J'ai eu la chance récemment de pouvoir participer à un Masse Critique spécial, et d'être sélectionnée pour la lecture de ce polar français de Pascal Marmet, Tiré à quatre épingles. Tout d'abord, un grand merci à Babelio et à l'éditeur pour ce nouveau concours, et un grand merci à l'auteur pour la petite dédicace du livre.

Tiré à quatre épingles, ou une aventure du commandant François Chanel au cœur d'un Paris haut en couleurs, qui nous fait voyager dans les croyances africaines. Une enquête bien ficelée, même si on en aperçoit rapidement les tenants et aboutissants, une histoire qui se lit très bien, des pages qui se tournent toutes seules. Et surtout des personnages très réalistes, auxquels on s'attache sans y penser, notamment ce François Chanel bien sympathique, qu'on espère de tout cœur retrouver dans d'autres aventures. En bref, une parfaite lecture d'été !

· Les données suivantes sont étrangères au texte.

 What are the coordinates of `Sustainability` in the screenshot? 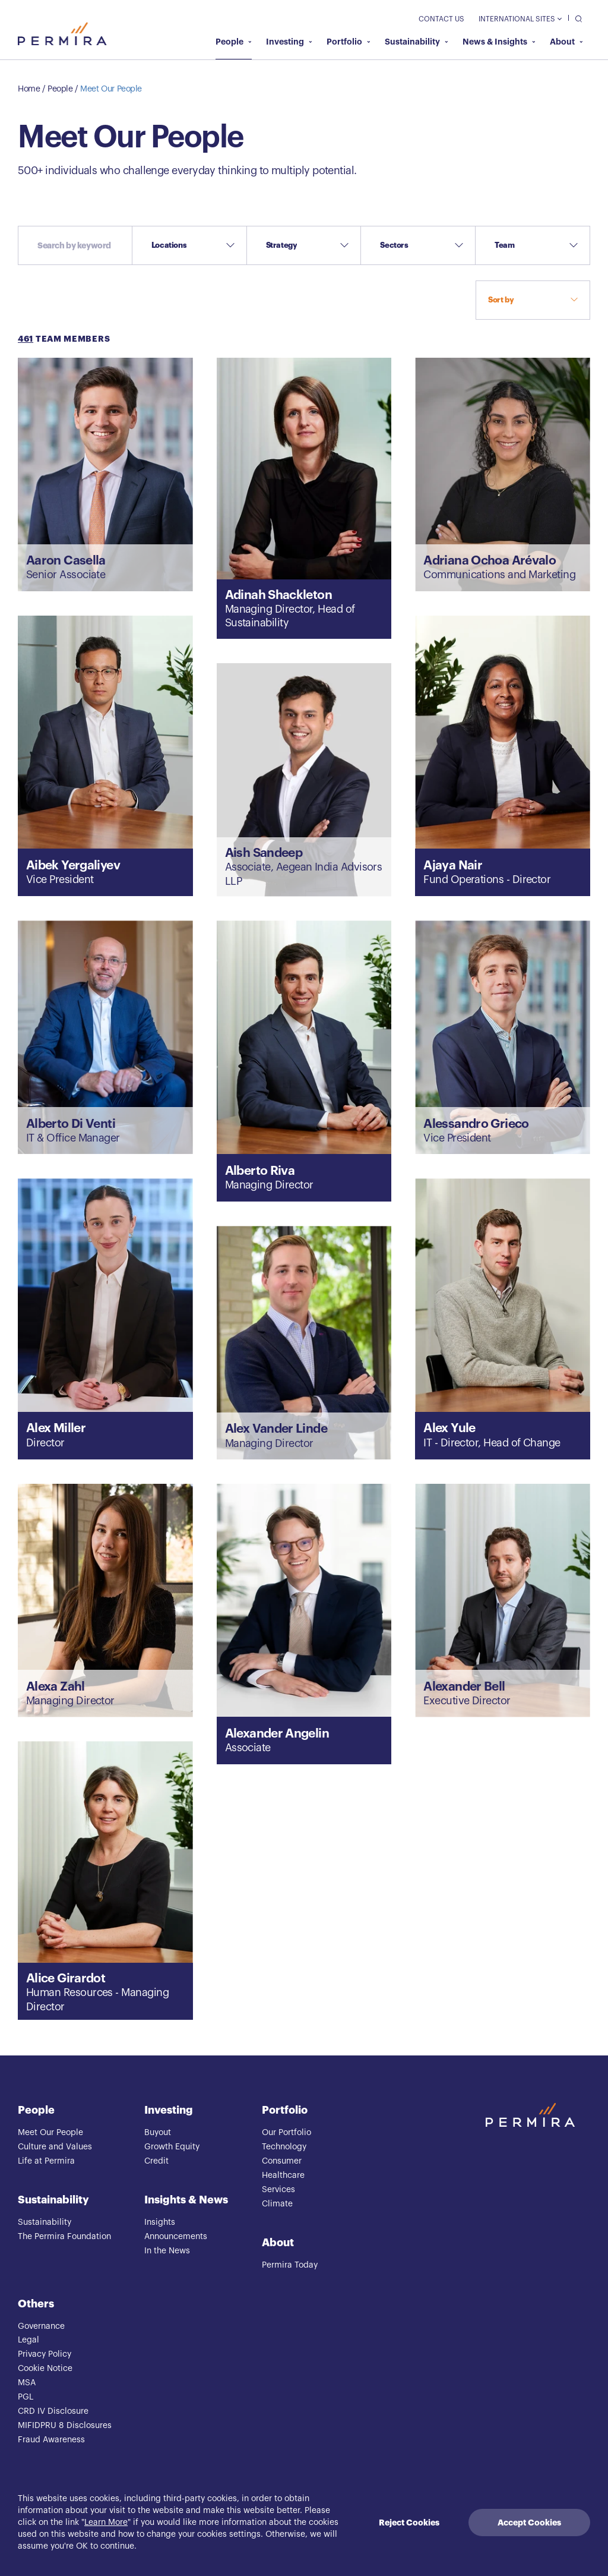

Elle avait l'air d'une quiche, avait le goût de la quiche pas cuite et, en réalité, nous avions affaire à une pâte d'acier trempé.

- On parle de quoi alors ? De la pluie et du beau temps ?
- Pourquoi pas ? Au Japon, on ne dit pas "je t'aime", mais "la lune est belle". N'est-ce pas là un excellent sujet de conversation et un joli détour pour se rencontrer ?
- C'est des conneries pour Blanche-Neige au bois boueux !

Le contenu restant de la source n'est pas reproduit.